Our (Black-Tailed) Prairie Dog
I travel.  I remember places.  It's not a bad thing, overall.

But it can be a bit disconcerting when every exit off of I-70 reminds me of another trip with another person.

At Bryce Canyon.  Not Jeffrey's.
So I took some time to consciously note what was different about this trip from all of the trips of my past.  There were new destinations, of course; I hadn't previously been to Bryce Canyon, Las Vegas, Death Valley (torture on my ears), Mono Lake or Devil's Postpile.  There were new animals: Utah Prairie Dogs in Bryce and Beldings Ground Squirrels swarming the park in June Lake, where we stayed.  There was the Mister, Dianthus, Aster and the Parents-in-Law.  And there were the pines.  Conifers of the Sierra make me smile in connection to a whole lot of bad puns and experiences of my past.  When Dianthus and Aster started collecting large cones, I first thought they were just adding to my collection of Ponderosa recollections.  A few days later, I did some investigation: "It turns out the cones are Jeffrey's**," I announced.
My Mother-in-Law looked at me quizzically, as if to ask, "The cones belong to my son?"
In my mind they do now.

At Bryce Canyon, Jeffery.

Yosemite Squirrel with gray shoulder
He has Mammoth Lakes all to himself in my memory, for now.
*He's not actually Scottish, but since I met him in Scotland and he loves Scotland, I usually think of him that way.
**Jeffrey (or Jeffrey's) Pines, Pinus jeffreyi.  They are confined mostly to lower montane elevations of the east side of the Southern Sierra Nevada.  The Mister does not spell his name that way.

Sunday, July 28, 2013

Come by and we'll pretend it's your birthday

As noted elsewhere*, I am big into birthdays (and traditions and romantic gestures and lots and lots of other things) and love baking birthday cakes.  I mentioned on facebook yesterday that I was baking a cake for my sons' birthdays, the aroma of warm chocolate was wafting through the house, and more friends should visit for their birthdays so that I could bake them a cake.  Twenty people "liked" that status within a few hours.
It would have looked better had my cake pans been the same size and
there not been a worldwide shortage of sour cherries.
Well, friends, what are you waiting for?
I'd love the chance to combine four things that I love-- drinking sparkling wine in celebration of something, baking a decadent, multi-layer cake, arranging some flowers and talking to friends.  Come by for your birthday!
The secret is that it doesn't even need to be your actual birthday.  Even Dianthus has the hang of it, "I'll be four on Tuesday, but we celebrated my birthday with Grandma and Grandpa last night."***
Tuesday to Saturday is admittedly, pretty close, but it need not be.  A dear friend of mine (from high school) also has a May birthday.  Throughout college and occasionally afterward, we would celebrate with a nicer meal than we could generally afford, sometime in May.  Once we both started graduate school, several years lapsed before we were able to go out to dinner together.  It happened to be in January.  At his urging, we had a bottle of sparkling wine, toasted with "happy birthday" and I didn't turn down the free dessert once offered**.  I owe much to that meal.  It was the start of the sparkling wine resolution ("If sparkling wine is your favorite drink, why don't you have it more than two or three times a year?" ) which was the start of my annual resolution/themes which then led to this blog and the official start of celebrating birthdays whenever I see friends.
Leo Birthday Boys. With an average of over 23 years experience.
So stop by (okay, give me notice so I can bake you a proper cake, move the junk from the guest bedroom into another space, and find a bottle of bubbly [in Oklahoma we can't buy chilled champagne or any alcohol on Sunday]) and let's celebrate.

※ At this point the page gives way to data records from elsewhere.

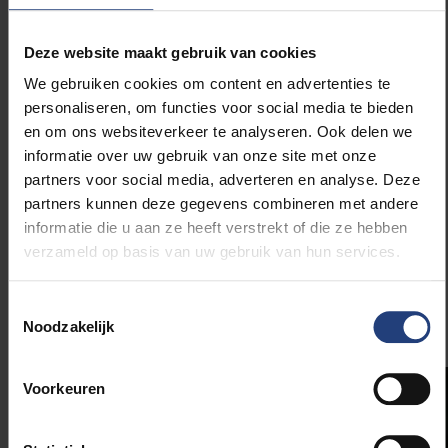
verder te dromen. Zo willen we zelf meer activiteiten
organiseren. In maart deden we dat al met The Long
Deze website maakt gebruik van cookies
Night against Procrastination, een samenwerking
We gebruiken cookies om content en advertenties te
tussen verschillende diensten van VUB en ULB. Veel
personaliseren, om functies voor social media te bieden
studenten, en bij uitbreiding bijna iedereen, hebben in
en om ons websiteverkeer te analyseren. Ook delen we
meer of mindere mate te maken met uitstelgedrag.
informatie over uw gebruik van onze site met onze
Die avond werden er allerlei workshops en sessies
partners voor social media, adverteren en analyse. Deze
gegeven om met behulp van tips & tricks
partners kunnen deze gegevens combineren met andere
uitstelgedrag tegen te gaan. Bijzonder nuttig en ook
informatie die u aan ze heeft verstrekt of die ze hebben
nog eens heel gezellig onder het genot van
verzameld op basis van uw gebruik van hun services.
sandwiches en muziek. Volgend jaar hopen we dit
weer te kunnen organiseren.”
Toestemmingsselectie
Noodzakelijk
Voorkeuren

*** We also had a cake for Aster on Wednesday (even though his birthday was last Tuesday).  Both cakes baked were from Tish Boyles' The Cake Book, a less comprehensive tome than The Cake Bible, but still pretty authoritative.  I altered the Peach Buttermilk Coffee Cake recipe too much to know if the cake, as written, is good, not great, or if the substitutions (oil for some butter, walnuts for almonds, half whole wheat flour, half fresh and half frozen peaches, unneeded cream cheese frosting made overly sticky with juice and powdered sugar at the behest of Dianthus) diminished something that could have been great.  Dianthus has been hankering for a cherry cake and a chocolate cake.  I baked him a Black Forest cake and it was great.  It's better today after the cherry juice, cream, jam and alcohol have had more time to permeate, but looks even more askew (who knew that my two nine inch pans were so different in size?  Or that I wouldn't notice until after I had cut the layer and was alternating them?).

2 year-old Aster does not seem to mind lack of "birthday" candles
*See, for instance, picture of a Lady Baltimore Cake here or first key lime pie discussion here.

**I have plans to write an article about rules for enjoying food like a passionate amateur. One such rule would be to never turn down genuinely offered bonus items and to express delight in them when they are great and unexpected, as the chocolate cake in this case was.  I'm afraid, however, that the list of rules would end up like my suggestions for having a fun wedding ("marry someone as great as the Mister who has a fun family and have fun friends and family yourself"), i.e. "enjoy eating and eat with someone you love who enjoys eating".

Saturday, July 20, 2013

The Clafouti Trilogy, Part III: I love the concept of Julia Child

I opened up The Mister's paperback copy of Mastering the Art of French Cooking (volume 1) and was interested to learn that clafouti, translated as "Cherry Flan" is usually also spelled clafoutis in French in both singular and plural, that the desert is from Limousin, and that the preparation, pancake batter poured over fruit, is about as simple "as you can imagine" (pg. 699).  I glanced at the master recipe (cherry) and the six variations (with liqueur, with almonds, plum, blackberry, apple, and pear) and then I closed the book and followed the instructions in the Gourmet Cookbook*.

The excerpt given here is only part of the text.